The anxiety attack hits the woman while she is in the bathroom. She reaches for the Klonexadie tablets. They don’t work. They never do. They don’t stop the fear or stem the tide of red memories. She grabs a metal handle.
It is still out there somewhere. It’s going to find her, going to kill her. If only she weren’t so weak. If only she weren’t helpless! She lets go of the handle, her super strength having imprinted her fingers on the metal…
The Fury stares at the grave before it. Logic says Captain Britain is dead. Intuition says otherwise. It will have to think about it. And, when it has thought, it will have to do something. It never gives up.
In a idyllic setting in Otherworld, sipping something hot, Merlyn and Roma watch Captain Britain in a scrying pool. Roma remarks that their rebuilding of Captain Britain was a success. He is alive and back on his own Earth. Merlyn remains cautious. It is too early to say. They rebuilt his body adequately. But did they do as much for his mind? He might he insane…
September 9th, 1982:
The cab driver prattles on about the Falkland conflict and how they should send in the S.A.S. That’d give the Argentineans something to chew on. They arrive at what is left of Braddock Manor and Brian Braddock pays the driver and as he does, the first cold filaments of fear brush the nape of his neck. The driver doesn’t notice. Engrossed in his tip, he doesn’t even wonder why the man should have asked to come there where there’s nothing to see but ruins.

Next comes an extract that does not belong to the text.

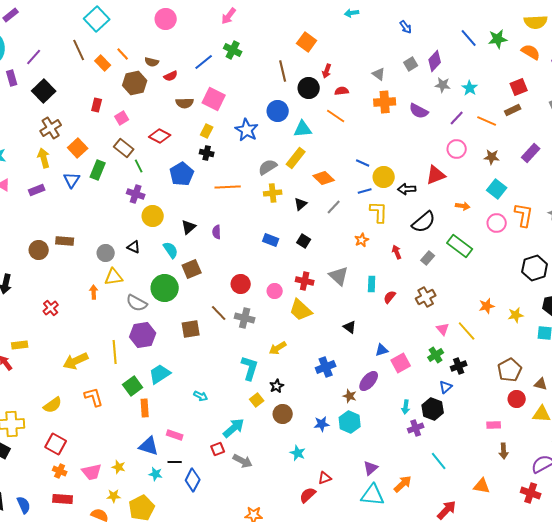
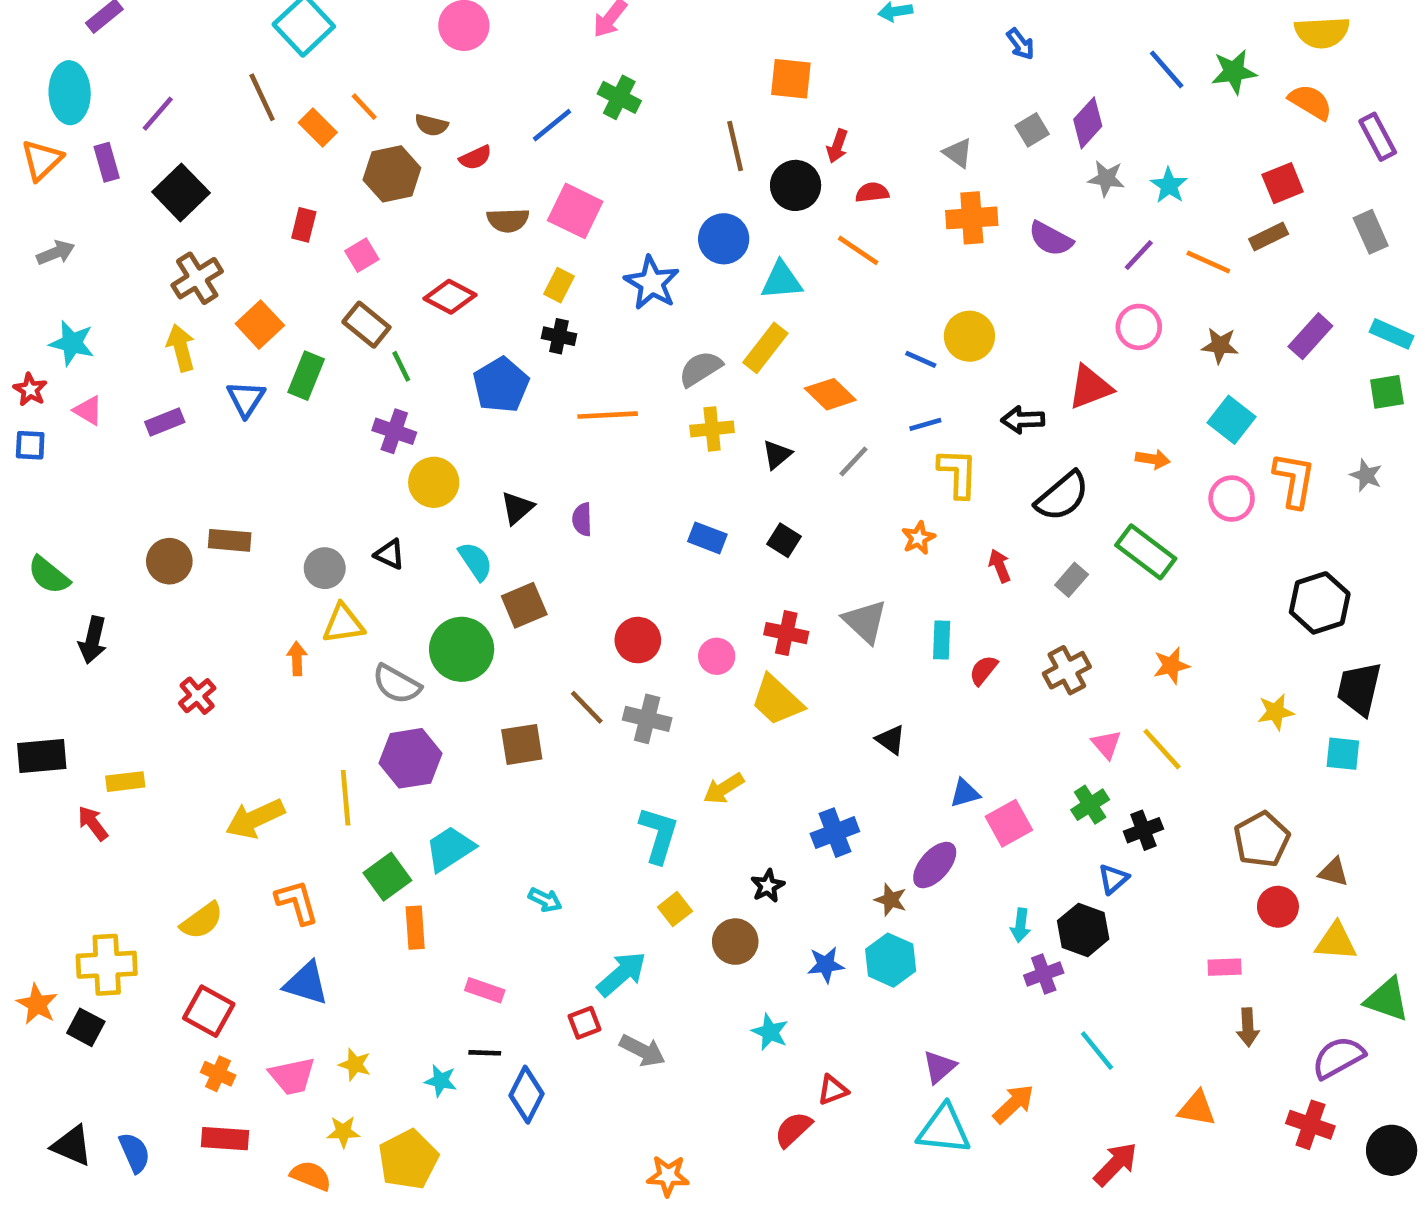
orange square: (307, 42) -> (791, 79), turned -30
yellow circle: (384, 177) -> (969, 336), moved
orange star: (487, 306) -> (1171, 666), moved
black star: (277, 386) -> (768, 886), moved
blue triangle: (149, 446) -> (306, 983), moved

Or at least that’s all he can see. His passenger sees something quite different. Braddock Manor in one piece.
But Brian recalls precisely how it was bombed to the ground. He came here to look over the ruins and find some sort of continuity in his life after coming back from that alternate world. To find anything. Anything but this. It was bombed. He was in it when it was bombed. He recalls how he and Captain America almost died in the bombing raid caused by the Red Skull infiltrated S.T.R.I.K.E.
He walks up the drive past rows of neat, well-tended flower beds. He stands at the heavy oak door for a moment, then goes inside, marveling that everything feels so real. Is he going mad?
Part of him wants to accept that this is Braddock Manor, where he grew up with his parents and his siblings Jamie and Betsy. His train of thought is interrupted when a happy voice greets him. It’s the charwoman Emma Collins. She is still here? a disbelieving Brian asks. Where else should she be, she replies happily and states that his parents will be so happy to see he is back from university. She can’t tell his parents, Brian blurts out helplessly, as Emma already walks off into the darkness to inform the Braddocks. But Mum and Dad are dead, Emma. They’re dead Brian calls, but she is gone if indeed she ever was really there.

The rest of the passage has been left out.